Thor: Ragnarok

It’s time you all knew that Thor has semi-secretly been my favorite Avenger since I first discovered superhero movies. I think I’ve watched the first Thor movie four times, and it’ll happen again. One year I even dressed up as Thor for Halloween. I pinned a red towel around my shoulders for my cape, made a winged helmet out of a hardhat, foam, and silver spray paint, and waited all night for a trick-or-treater dressed as Loki to come to my friend’s door so that I could swing him aloft and sing out: “HE AIN’T HEAVY, HE’S MY BROOOTTHEEER.” No little Loki’s came by that night, to my continued dismay. But at least I looked great.

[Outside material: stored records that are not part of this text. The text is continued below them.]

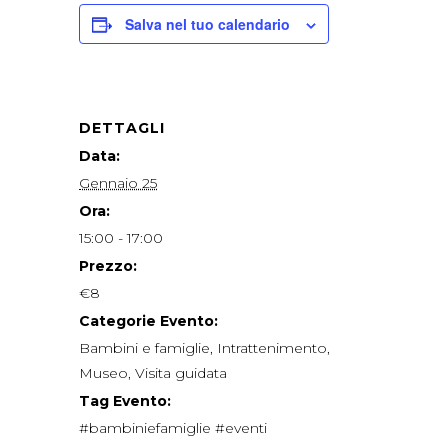
Salva nel tuo calendario
DETTAGLI
Data:
Gennaio 25
Ora:
15:00 - 17:00
Prezzo:
€8
Categorie Evento:
Bambini e famiglie
,
Intrattenimento
,
Museo
,
Visita guidata
Tag Evento:
#bambiniefamiglie #eventi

What I love about the Thor movies is that they’re ridiculous and epic and fill me with joy. They are unabashed about their bouncing comic book absurdity in a way that actually feels more like an X-Men movie than the rest of the Avengers franchise, and I feel extremely positively about that. The first Thor flick, you may recall, was a grand, cape-swirling Shakespearean family drama in a gigantic golden space castle, with a comedy-of-errors astronomy interlude off in the hinterlands. Which tracks, given that it was directed by Gilderoy Lockhart himself, bonkers English thespian Sir Kenneth Branagh.

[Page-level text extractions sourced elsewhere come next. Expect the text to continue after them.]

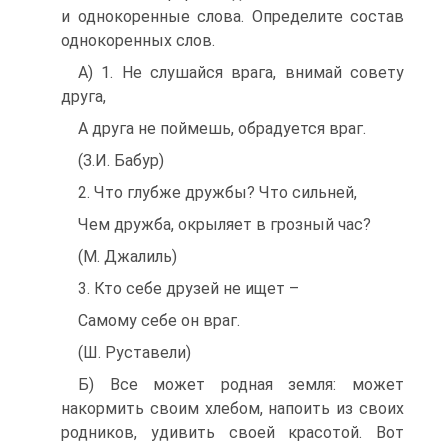
и однокоренные слова. Определите состав
однокоренных слов.
А) 1. Не слушайся врага, внимай совету
друга,
А друга не поймешь, обрадуется враг.
(З.И. Бабур)
2. Что глубже дружбы? Что сильней,
Чем дружба, окрыляет в грозный час?
(М. Джалиль)
3. Кто себе друзей не ищет –
Самому себе он враг.
(Ш. Руставели)
Б) Все может родная земля: может
накормить своим хлебом, напоить из своих
родников, удивить своей красотой. Вот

Incredibly, they managed to top themselves with their director choice this time. And how. Ragnarok, the third in the Thoeuvre, was blessedly given to maverick Māori improvisational auteur Taika Waititi, master of the misfit picture and maybe this blog’s favorite filmmaker. Applying his same incomprehensible genius that gave us a deeply lovable and hilarious buddy comedy about the broken foster care system, he took Marvel’s millions and turned out a rainbow-hued team-up smash-‘em-up about storming into your hometown on a fireworks-spewing party boat and tearing down everything built on imperialism and conquest. He’s perfect, it was perfect, I’ll go on.

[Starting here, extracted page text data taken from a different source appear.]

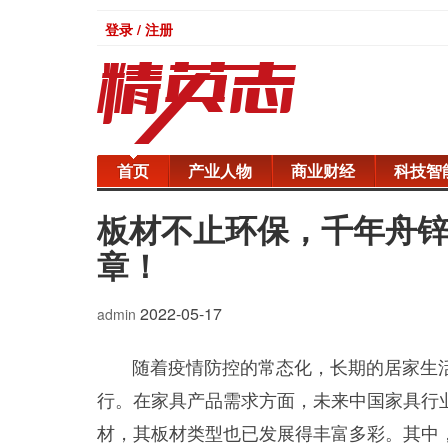
登录 / 注册
首页
产业人物
商业财经
科技智
板材不止环保，千年舟
章！
2022-05-17
admin
随着疫情防控的常态化，长期的居家生活
行。在家具产品需求方面，未来中国家具行
材，其板材类型也已发展得丰富多彩。其中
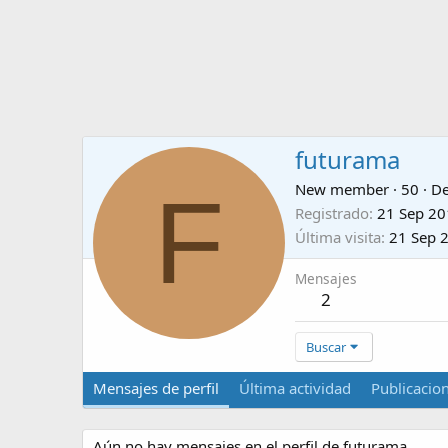
futurama
F
New member
·
50
·
D
Registrado
21 Sep 2
Última visita
21 Sep 
Mensajes
2
Buscar
Mensajes de perfil
Última actividad
Publicacio
Aún no hay mensajes en el perfil de futurama.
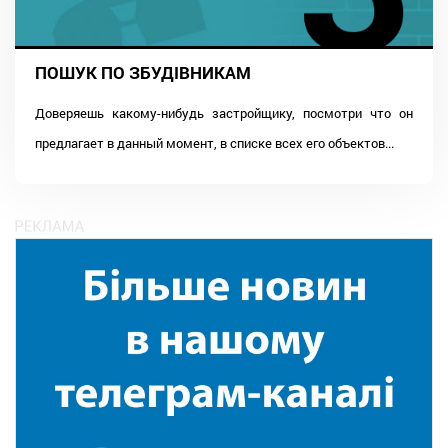
ПОШУК ПО ЗБУДІВНИКАМ
Доверяешь какому-нибудь застройщику, посмотри что он
предлагает в данный момент, в списке всех его объектов...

Here’s a perfect thing for you: in this film, one of the central characters is a Fallen Valkyrie played by Tessa Thompson, who is hilarious and talented and a woman of color. And she gets to swagger onscreen drunk and badass, like a warrior, and get a plot about identity struggles and honor and reclamation, also like a warrior, and also like a commentary on displaced Indigenous peoples, BECAUSE TAIKA. And also because Taika: she spends the majority of her scenes riffing with a gloriously unchecked Jeff Goldblum, face done up in half the Wet ’n Wild line, and a thrilled Chris Hemsworth, who, thank god, is finally leading a movie that wants him to be the fantastically doofy comedic actor he was born to be.

Other perfections:
– Mark Mothersbaugh’s fabulous synthy rock score, especially during all the segments on the technicolor garbage pile of the universe
– Academy Award Winner and real-life goddess Cate Blanchett, who can do whatever the hell she wants, evidently wanting to stalk around in an antler headpiece and make evil villainess speeches at bald Karl Urban
– an actual staged Shakespearean dumb show of the concluding events of Thor 2
– the magnificent Rachel House stealing every and I mean every scene she’s in
– and Idris Elba’s Heimdall being given a plot that casts him as some wonderful mashup of Aragorn and King Arthur

In conclusion, Ragnarok was everything I wanted and more from Taika Waititi’s Thor movie, and the most gleeful fun I’ve had at the cinema with a big bucket of popcorn and an action movie since Mad Mad: Fury Road.